The bill would provide a safe harbor for financial institutions and employees serving legal cannabis-based businesses.
“We thank the committee for moving forward on this important legislation to bring consistency and common-sense to the intersection of banking regulation and legal cannabis businesses,” said CUNA Deputy Chief Advocacy Officer for Federal Government Affairs Jason Stverak. “This bill will allow credit unions to lawfully serve these businesses and addresses the serious public safety issue of forcing these businesses to deal in only cash.”
A bipartisan group of senators — including Senate Majority Leader Chuck Schumer, D-N.Y. — introduced the bill last week. It is an updated version of the CUNA and California and Nevada Credit Union Leagues-supported SAFE Banking Act, which was introduced in both chambers earlier this year and passed by the House seven times in previous congresses.
The Leagues will keep credit unions notified on any future movement with the SAFER Banking Act.
Background and Context
CUNA wrote bill sponsors in support of the legislation this past week.

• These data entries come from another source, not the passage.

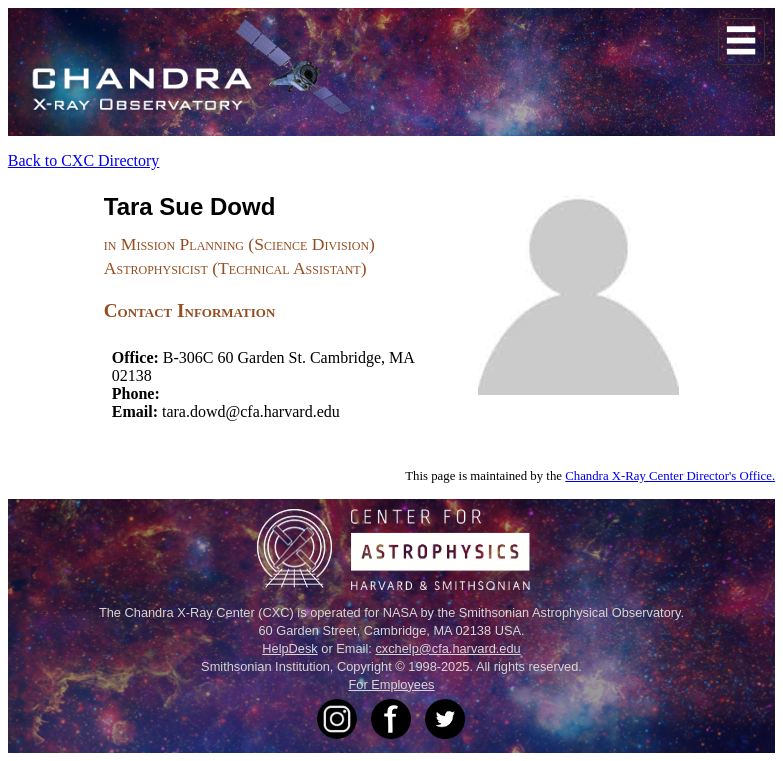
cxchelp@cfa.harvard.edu (447, 648)
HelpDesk (289, 648)
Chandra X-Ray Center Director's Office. (670, 476)
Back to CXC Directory (84, 160)
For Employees (391, 684)
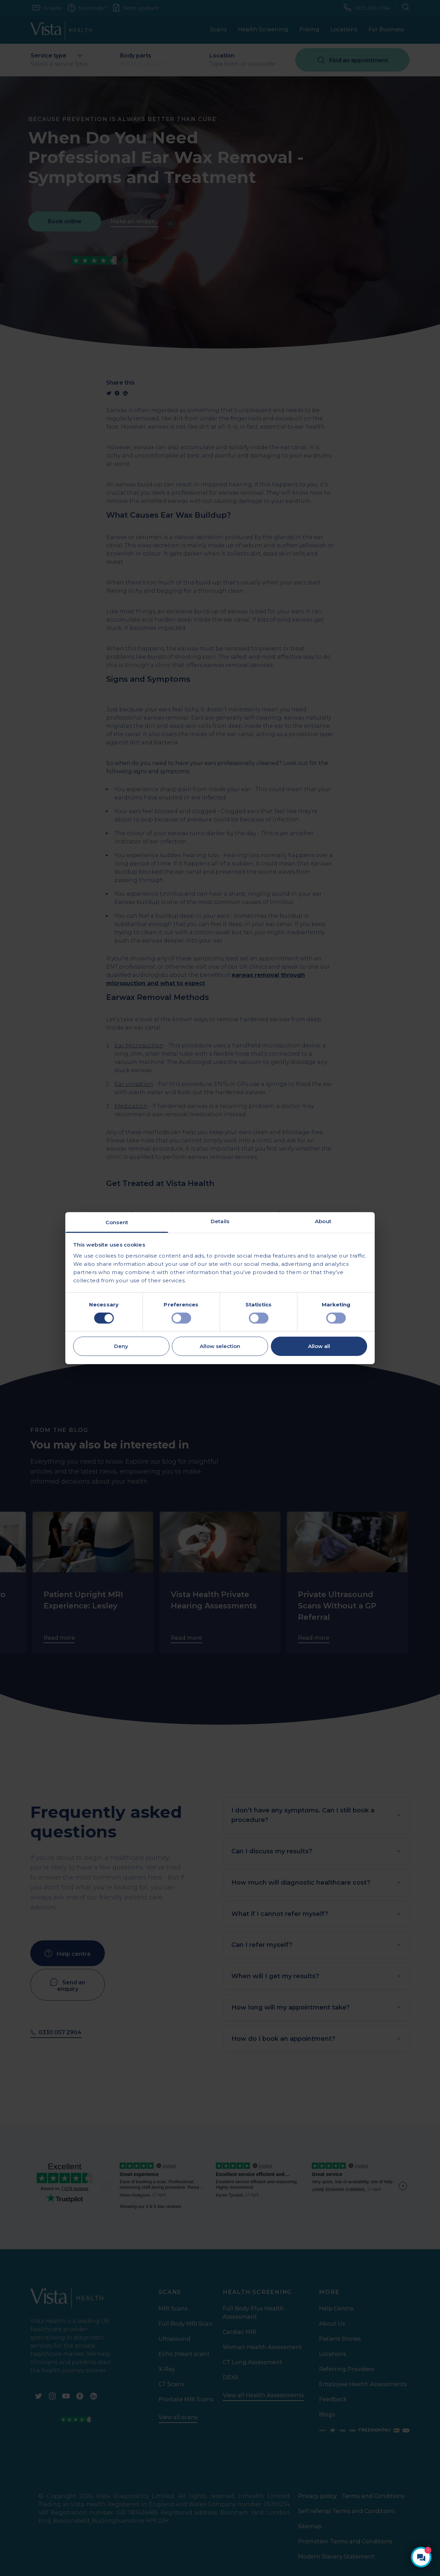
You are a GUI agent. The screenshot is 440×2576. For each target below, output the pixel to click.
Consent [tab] (117, 1222)
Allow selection (220, 1346)
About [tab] (323, 1221)
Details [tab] (220, 1221)
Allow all (319, 1346)
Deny (121, 1346)
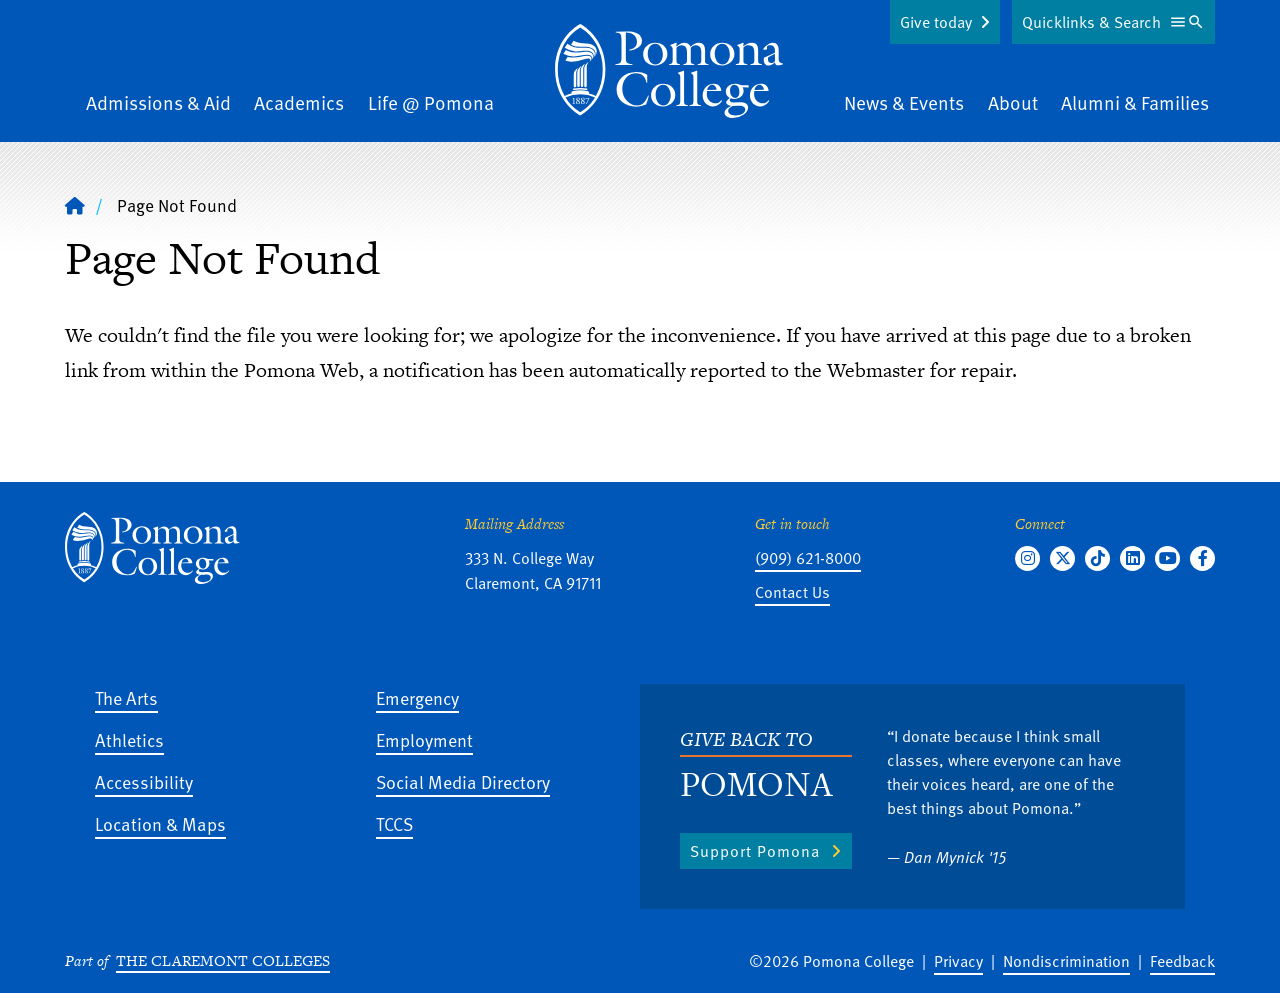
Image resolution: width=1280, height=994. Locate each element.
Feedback (1182, 961)
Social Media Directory (463, 781)
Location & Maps (160, 823)
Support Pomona (755, 851)
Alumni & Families (1135, 102)
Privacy (958, 961)
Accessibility (144, 781)
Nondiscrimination (1066, 961)
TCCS (394, 823)
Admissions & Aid (158, 102)
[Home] (669, 71)
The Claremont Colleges (223, 960)
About (1013, 102)
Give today (936, 22)
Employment (424, 739)
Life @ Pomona (431, 102)
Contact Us (792, 592)
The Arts (126, 697)
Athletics (129, 739)
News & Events (904, 102)
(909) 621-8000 (808, 558)
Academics (299, 102)
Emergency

The SAFER Banking Act would offer narrowly targeted federal protections for credit unions and other financial institutions accepting deposits, extending credit, or providing payment services to an individual or business engaged in cannabis related commerce in states where such activity is legal with a safe harbor, so long as they are compliant with all other applicable laws and regulations.
It also provides a safe harbor to credit unions and employees who are not aware if their members or customers are involved in cannabis businesses.
Co-sponsors of the bill include Senate Majority Leader Chuck Schumer (D-NY) and Sens. Jeff Merkley (D-OR), Steve Daines (R-MT), Kyrsten Sinema (I-AZ), Cynthia Lummis (R-WY), Kevin Cramer (R-ND), Cory Booker (D-NJ), Dan Sullivan (R-AK), and Bob Menendez (D-NJ).